Work order —
Repeat only the lines below that run from the line with "Abspecken mit Dinner-Cancelling" to the line with "Impressionen", ends included; skip every picture.

Supplied data —
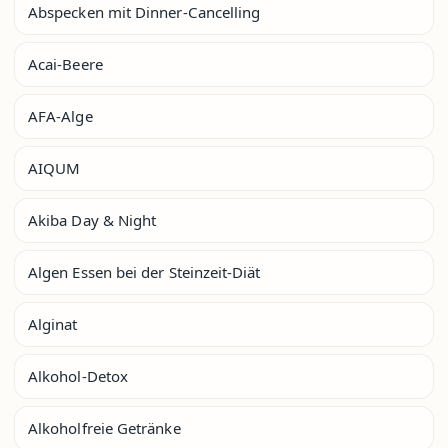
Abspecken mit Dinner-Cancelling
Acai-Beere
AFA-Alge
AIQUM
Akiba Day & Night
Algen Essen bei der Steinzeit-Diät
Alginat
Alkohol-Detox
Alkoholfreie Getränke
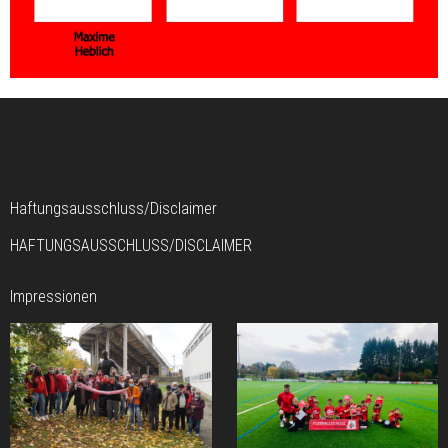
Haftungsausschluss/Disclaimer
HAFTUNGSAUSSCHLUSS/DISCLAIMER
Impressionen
--
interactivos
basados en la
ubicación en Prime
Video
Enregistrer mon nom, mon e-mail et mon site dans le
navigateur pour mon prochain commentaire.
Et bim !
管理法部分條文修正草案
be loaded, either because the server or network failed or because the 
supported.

Problem solution —
Abspecken mit Dinner-Cancelling
Acai-Beere
AFA-Alge
AIQUM
Akiba Day & Night
Algen Essen bei der Steinzeit-Diät
Alginat
Alkohol-Detox
Alkoholfreie Getränke
Haftungsausschluss/Disclaimer
HAFTUNGSAUSSCHLUSS/DISCLAIMER
Impressionen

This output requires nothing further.